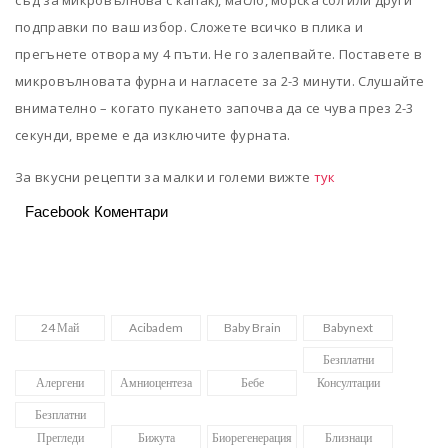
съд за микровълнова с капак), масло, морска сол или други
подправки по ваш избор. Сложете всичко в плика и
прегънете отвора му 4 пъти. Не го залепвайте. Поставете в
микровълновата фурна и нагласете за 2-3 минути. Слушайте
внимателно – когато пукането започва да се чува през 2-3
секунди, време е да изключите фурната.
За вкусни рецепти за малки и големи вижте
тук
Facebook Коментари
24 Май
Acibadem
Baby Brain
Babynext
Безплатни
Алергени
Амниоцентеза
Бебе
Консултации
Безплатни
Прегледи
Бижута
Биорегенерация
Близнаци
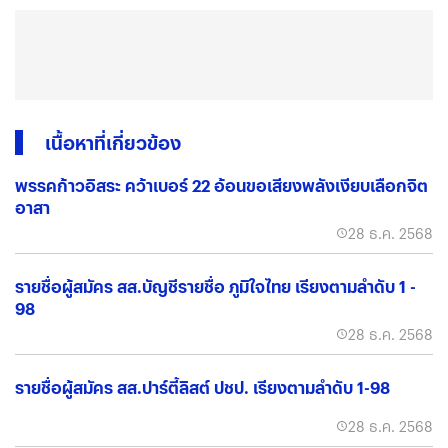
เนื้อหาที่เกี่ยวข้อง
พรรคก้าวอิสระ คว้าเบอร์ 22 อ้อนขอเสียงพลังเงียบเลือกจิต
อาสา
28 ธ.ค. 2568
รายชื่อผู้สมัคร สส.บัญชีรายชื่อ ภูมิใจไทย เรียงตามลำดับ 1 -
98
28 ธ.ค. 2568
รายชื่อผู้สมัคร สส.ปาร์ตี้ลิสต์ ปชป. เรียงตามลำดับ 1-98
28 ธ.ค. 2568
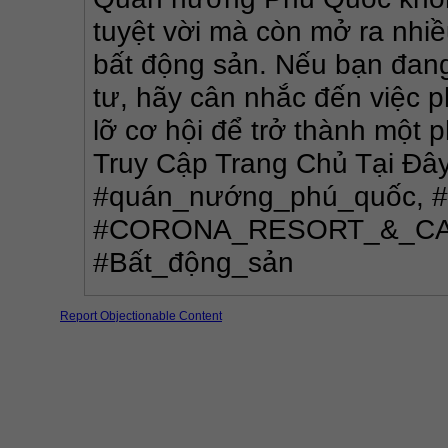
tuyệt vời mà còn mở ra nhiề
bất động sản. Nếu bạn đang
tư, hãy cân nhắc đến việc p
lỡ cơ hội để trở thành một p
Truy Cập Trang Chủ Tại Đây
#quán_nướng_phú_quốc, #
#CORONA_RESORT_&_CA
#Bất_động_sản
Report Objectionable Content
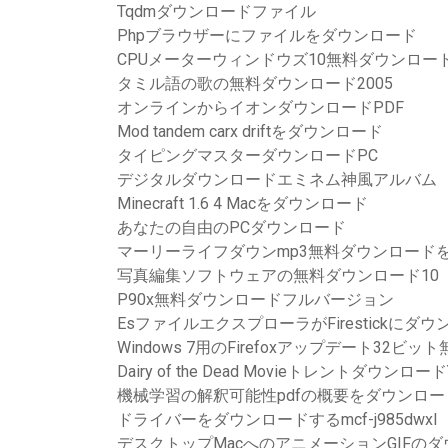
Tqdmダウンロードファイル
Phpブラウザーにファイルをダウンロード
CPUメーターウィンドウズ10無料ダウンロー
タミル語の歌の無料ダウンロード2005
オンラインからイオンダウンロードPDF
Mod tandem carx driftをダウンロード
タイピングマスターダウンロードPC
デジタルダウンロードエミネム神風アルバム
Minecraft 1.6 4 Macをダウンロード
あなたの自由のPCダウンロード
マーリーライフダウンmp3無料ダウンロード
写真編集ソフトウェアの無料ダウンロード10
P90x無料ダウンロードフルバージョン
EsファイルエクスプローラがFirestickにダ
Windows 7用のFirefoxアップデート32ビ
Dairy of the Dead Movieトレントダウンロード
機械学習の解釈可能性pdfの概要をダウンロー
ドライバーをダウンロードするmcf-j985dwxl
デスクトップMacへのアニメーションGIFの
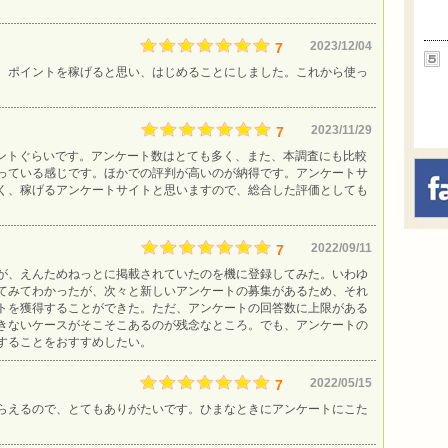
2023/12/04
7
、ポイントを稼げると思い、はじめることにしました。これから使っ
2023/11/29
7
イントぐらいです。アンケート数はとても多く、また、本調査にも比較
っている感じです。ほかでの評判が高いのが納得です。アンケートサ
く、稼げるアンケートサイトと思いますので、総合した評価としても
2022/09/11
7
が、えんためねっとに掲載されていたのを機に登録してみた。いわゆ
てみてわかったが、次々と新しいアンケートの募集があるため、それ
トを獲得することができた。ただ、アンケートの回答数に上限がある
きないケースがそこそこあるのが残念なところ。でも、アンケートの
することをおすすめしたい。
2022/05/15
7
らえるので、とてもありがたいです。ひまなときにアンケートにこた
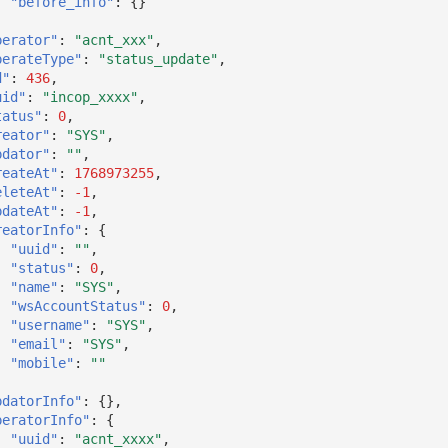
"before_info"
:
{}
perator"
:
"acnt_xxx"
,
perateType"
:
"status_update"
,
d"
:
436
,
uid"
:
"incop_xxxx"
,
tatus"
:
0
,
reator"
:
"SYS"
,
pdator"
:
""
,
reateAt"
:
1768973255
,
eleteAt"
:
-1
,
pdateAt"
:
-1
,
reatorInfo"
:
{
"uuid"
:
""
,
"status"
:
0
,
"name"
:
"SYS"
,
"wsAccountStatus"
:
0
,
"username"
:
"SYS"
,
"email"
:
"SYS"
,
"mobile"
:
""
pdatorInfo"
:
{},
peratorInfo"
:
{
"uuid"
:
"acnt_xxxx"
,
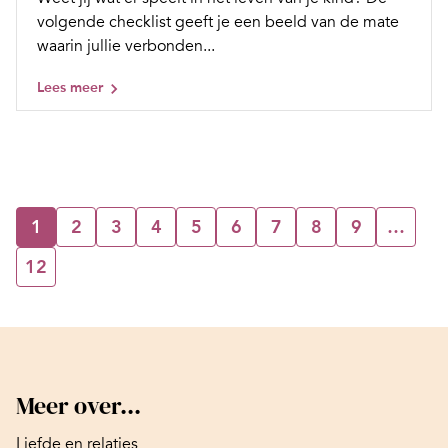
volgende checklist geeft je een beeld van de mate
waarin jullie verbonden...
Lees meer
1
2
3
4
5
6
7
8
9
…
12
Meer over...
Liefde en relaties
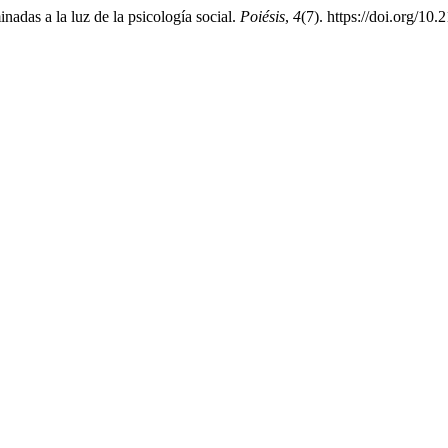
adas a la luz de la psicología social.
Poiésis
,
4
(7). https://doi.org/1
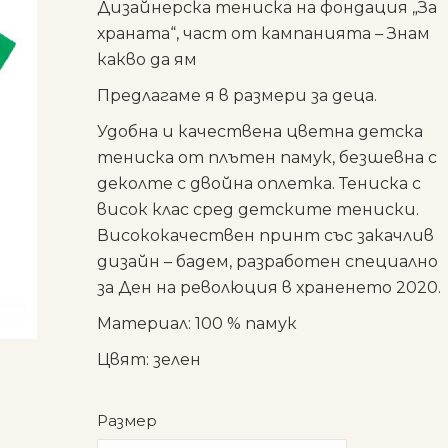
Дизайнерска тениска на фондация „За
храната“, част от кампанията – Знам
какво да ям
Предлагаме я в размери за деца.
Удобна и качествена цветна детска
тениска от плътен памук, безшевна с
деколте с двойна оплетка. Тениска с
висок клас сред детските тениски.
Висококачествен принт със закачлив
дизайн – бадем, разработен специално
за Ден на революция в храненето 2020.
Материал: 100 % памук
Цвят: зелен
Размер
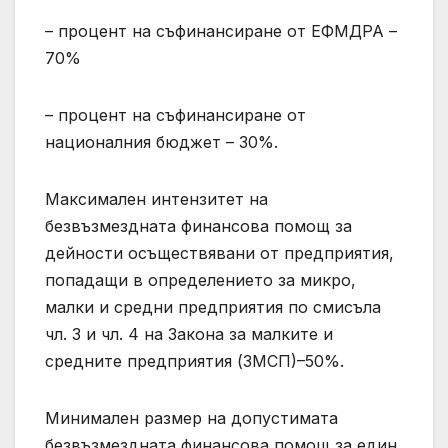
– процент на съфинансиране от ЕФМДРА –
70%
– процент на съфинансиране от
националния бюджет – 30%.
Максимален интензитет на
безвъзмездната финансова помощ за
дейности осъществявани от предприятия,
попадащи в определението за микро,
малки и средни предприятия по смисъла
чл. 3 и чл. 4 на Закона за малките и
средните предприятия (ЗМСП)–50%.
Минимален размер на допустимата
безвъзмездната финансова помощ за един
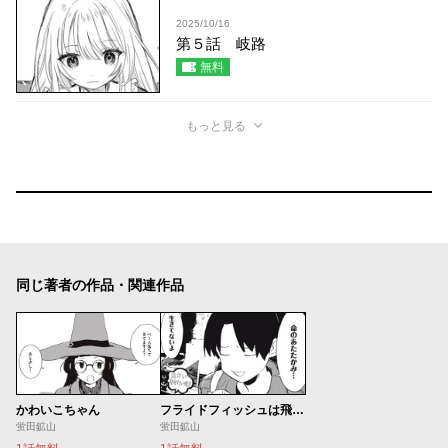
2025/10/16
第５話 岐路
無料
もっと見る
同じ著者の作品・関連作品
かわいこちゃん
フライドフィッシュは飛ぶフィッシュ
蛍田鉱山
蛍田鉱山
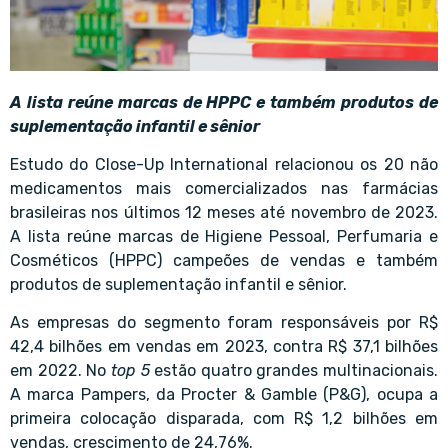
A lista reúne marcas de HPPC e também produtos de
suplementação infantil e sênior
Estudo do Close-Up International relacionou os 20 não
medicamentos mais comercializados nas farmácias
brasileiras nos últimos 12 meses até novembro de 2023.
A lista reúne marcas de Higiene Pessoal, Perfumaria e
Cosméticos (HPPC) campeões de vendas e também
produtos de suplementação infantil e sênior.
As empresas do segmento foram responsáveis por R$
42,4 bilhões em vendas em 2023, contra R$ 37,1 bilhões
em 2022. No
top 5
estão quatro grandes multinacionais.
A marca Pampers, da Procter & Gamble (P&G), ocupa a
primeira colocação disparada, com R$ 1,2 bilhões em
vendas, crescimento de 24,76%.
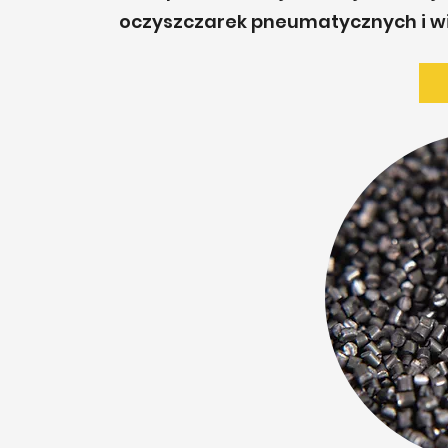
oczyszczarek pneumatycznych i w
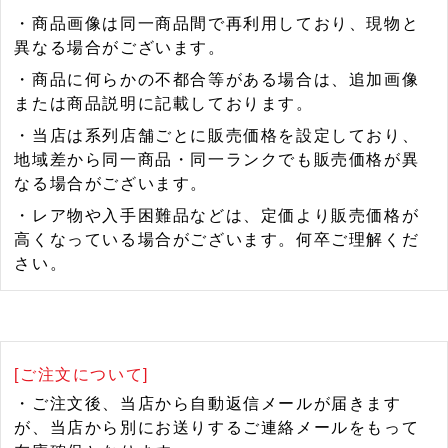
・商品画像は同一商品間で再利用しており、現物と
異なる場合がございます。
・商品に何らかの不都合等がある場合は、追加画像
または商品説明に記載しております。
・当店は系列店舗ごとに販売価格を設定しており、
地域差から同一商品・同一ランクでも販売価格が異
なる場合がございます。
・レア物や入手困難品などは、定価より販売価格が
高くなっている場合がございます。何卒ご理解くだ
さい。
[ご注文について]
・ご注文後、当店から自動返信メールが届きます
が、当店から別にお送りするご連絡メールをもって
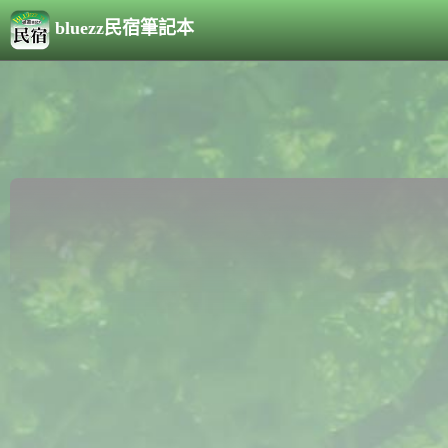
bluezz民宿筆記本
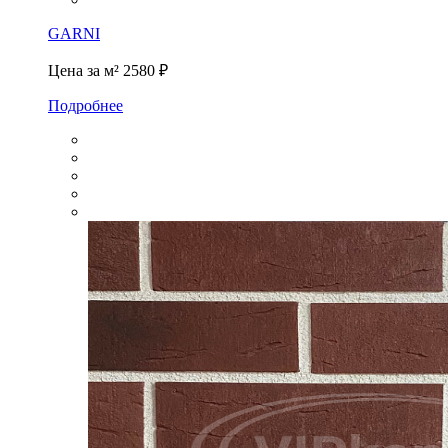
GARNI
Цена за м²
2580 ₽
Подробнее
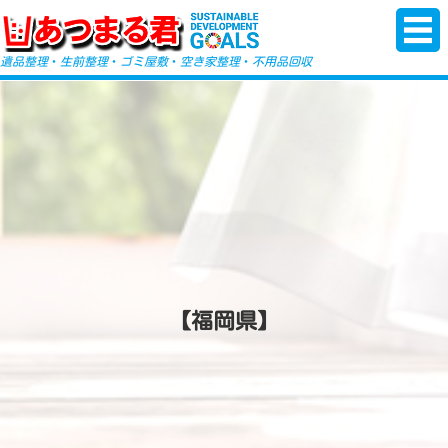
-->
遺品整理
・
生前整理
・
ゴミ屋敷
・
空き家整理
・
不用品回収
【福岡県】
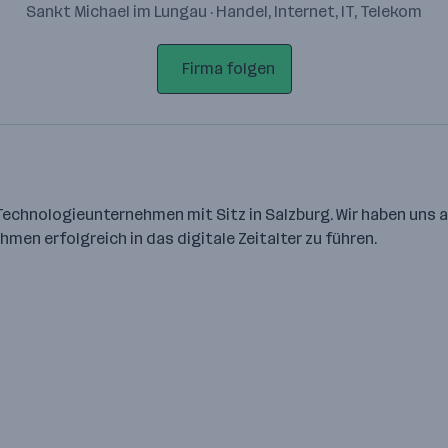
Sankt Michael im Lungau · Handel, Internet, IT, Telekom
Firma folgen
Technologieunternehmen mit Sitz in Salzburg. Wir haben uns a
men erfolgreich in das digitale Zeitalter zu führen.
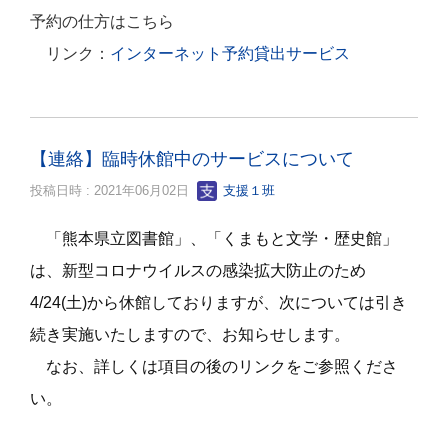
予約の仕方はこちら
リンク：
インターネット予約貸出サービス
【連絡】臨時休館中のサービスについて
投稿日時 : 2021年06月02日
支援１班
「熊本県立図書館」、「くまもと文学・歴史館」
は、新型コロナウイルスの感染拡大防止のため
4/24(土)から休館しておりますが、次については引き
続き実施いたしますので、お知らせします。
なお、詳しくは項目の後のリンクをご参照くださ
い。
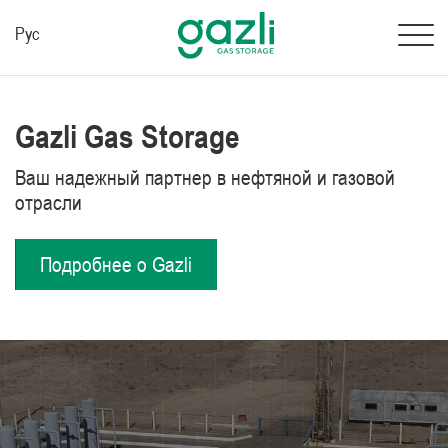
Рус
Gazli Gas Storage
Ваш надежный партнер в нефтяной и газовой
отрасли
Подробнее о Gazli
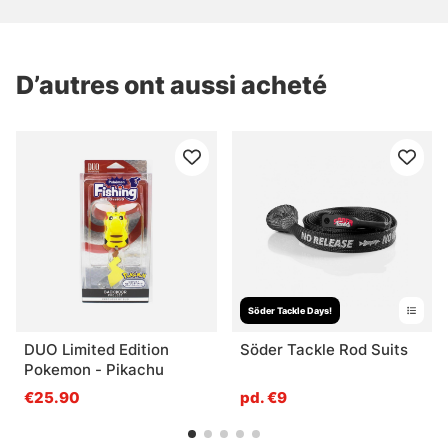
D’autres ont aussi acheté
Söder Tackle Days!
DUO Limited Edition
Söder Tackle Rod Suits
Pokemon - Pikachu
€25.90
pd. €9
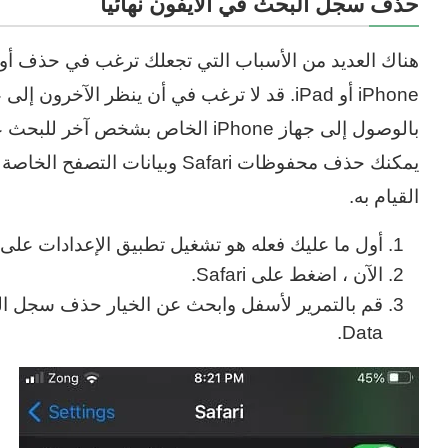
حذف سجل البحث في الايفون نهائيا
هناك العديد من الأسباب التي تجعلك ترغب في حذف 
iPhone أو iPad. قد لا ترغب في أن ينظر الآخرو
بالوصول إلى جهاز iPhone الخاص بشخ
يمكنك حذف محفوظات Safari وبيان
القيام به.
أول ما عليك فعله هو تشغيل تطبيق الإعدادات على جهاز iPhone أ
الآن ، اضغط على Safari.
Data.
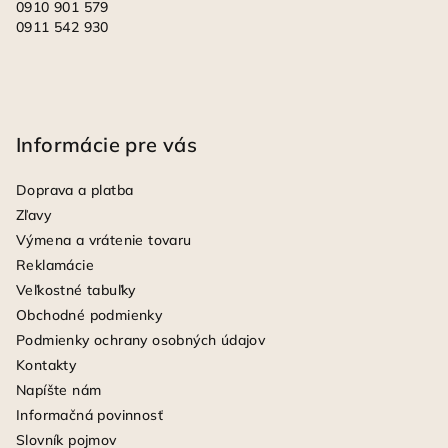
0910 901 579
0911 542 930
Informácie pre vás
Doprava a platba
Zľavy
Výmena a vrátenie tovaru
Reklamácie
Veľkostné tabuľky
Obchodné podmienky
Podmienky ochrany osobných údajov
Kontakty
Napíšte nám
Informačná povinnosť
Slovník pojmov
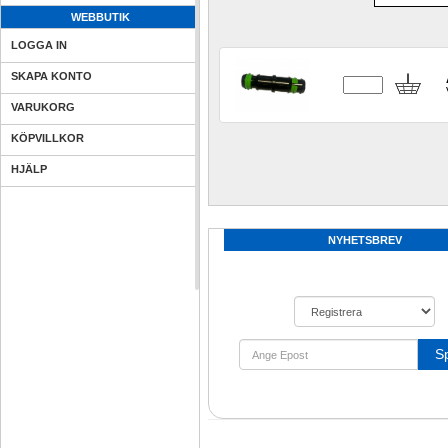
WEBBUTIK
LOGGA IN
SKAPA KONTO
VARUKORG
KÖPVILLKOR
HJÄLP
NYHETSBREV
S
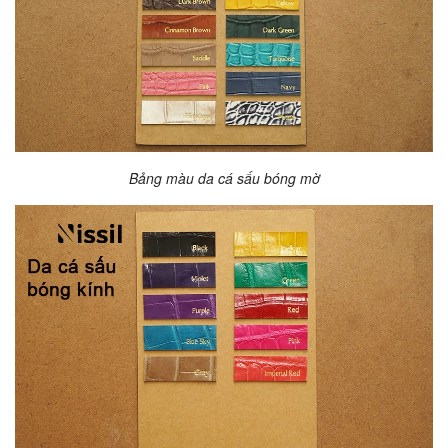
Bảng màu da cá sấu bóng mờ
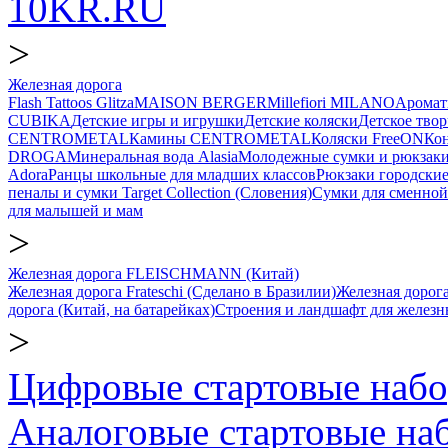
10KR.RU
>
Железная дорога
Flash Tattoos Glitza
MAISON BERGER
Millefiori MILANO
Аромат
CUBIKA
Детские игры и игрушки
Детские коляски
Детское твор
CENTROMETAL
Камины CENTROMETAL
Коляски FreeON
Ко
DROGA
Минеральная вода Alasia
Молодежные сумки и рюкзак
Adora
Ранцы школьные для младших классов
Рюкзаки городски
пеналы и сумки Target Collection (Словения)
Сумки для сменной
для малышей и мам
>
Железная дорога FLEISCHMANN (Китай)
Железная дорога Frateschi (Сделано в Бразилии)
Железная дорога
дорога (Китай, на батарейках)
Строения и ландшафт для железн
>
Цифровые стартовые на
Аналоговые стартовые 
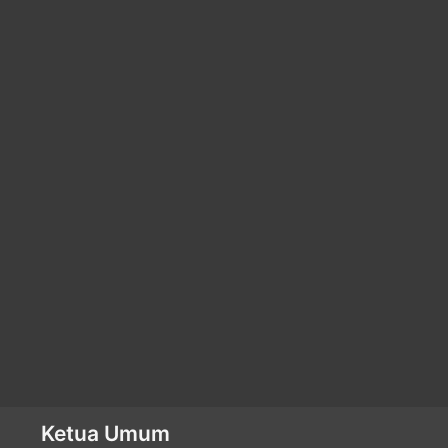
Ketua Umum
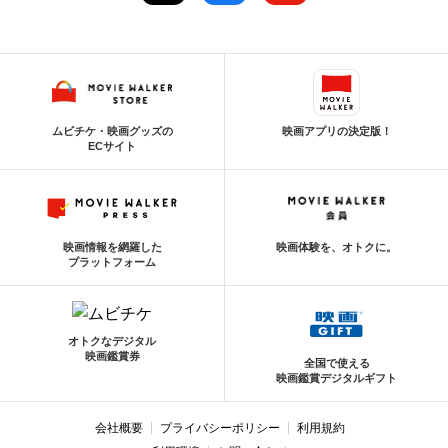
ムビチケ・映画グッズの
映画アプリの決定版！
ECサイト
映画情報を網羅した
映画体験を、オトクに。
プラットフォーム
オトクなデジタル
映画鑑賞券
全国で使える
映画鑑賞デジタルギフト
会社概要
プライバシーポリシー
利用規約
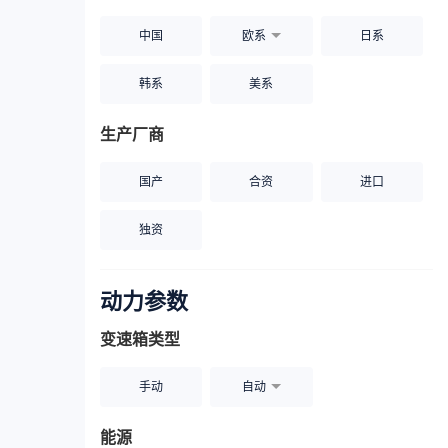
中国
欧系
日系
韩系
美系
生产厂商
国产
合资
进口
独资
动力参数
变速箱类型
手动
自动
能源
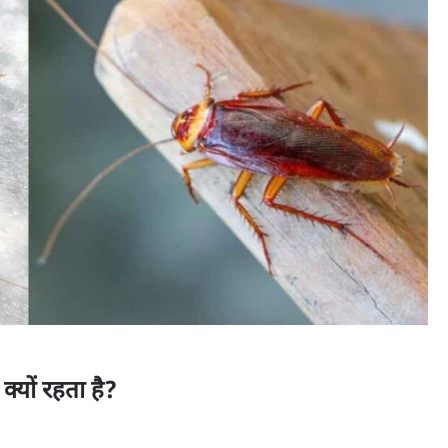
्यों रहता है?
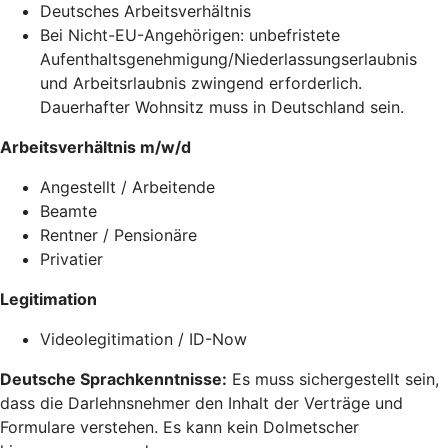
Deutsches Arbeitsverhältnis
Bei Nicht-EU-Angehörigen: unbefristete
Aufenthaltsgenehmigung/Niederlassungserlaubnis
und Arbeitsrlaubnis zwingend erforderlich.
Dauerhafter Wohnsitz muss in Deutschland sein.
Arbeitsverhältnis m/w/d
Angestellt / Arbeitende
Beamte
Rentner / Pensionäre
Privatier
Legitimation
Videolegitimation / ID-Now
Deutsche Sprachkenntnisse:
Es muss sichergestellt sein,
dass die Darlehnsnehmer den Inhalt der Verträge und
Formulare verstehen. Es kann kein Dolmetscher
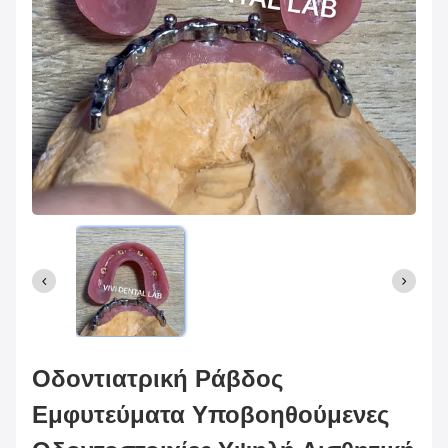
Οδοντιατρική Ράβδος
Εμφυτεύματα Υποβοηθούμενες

--------------------------------

* _Work request_
Pictures are to be omitted; otherwise, every line from the first line of the listing through the line containing "Phpブラウザーにファイルをダウンロード" must be reproduced exactly, both ends included.

* _Response to the exercise_
съд за микровълнова с капак), масло, морска сол или други
подправки по ваш избор. Сложете всичко в плика и
прегънете отвора му 4 пъти. Не го залепвайте. Поставете в
микровълновата фурна и нагласете за 2-3 минути. Слушайте
внимателно – когато пукането започва да се чува през 2-3
секунди, време е да изключите фурната.
За вкусни рецепти за малки и големи вижте
тук
Facebook Коментари
24 Май
Acibadem
Baby Brain
Babynext
Безплатни
Алергени
Амниоцентеза
Бебе
Консултации
Безплатни
Прегледи
Бижута
Биорегенерация
Близнаци
เนื้อหาที่เกี่ยวข้อง
พรรคก้าวอิสระ คว้าเบอร์ 22 อ้อนขอเสียงพลังเงียบเลือกจิต
อาสา
28 ธ.ค. 2568
รายชื่อผู้สมัคร สส.บัญชีรายชื่อ ภูมิใจไทย เรียงตามลำดับ 1 -
98
28 ธ.ค. 2568
รายชื่อผู้สมัคร สส.ปาร์ตี้ลิสต์ ปชป. เรียงตามลำดับ 1-98
28 ธ.ค. 2568
tuyệt vời mà còn mở ra nhiề
bất động sản. Nếu bạn đang
tư, hãy cân nhắc đến việc p
lỡ cơ hội để trở thành một p
Truy Cập Trang Chủ Tại Đây
#quán_nướng_phú_quốc, #
#CORONA_RESORT_&_CA
#Bất_động_sản
Report Objectionable Content
Tqdmダウンロードファイル
Phpブラウザーにファイルをダウンロード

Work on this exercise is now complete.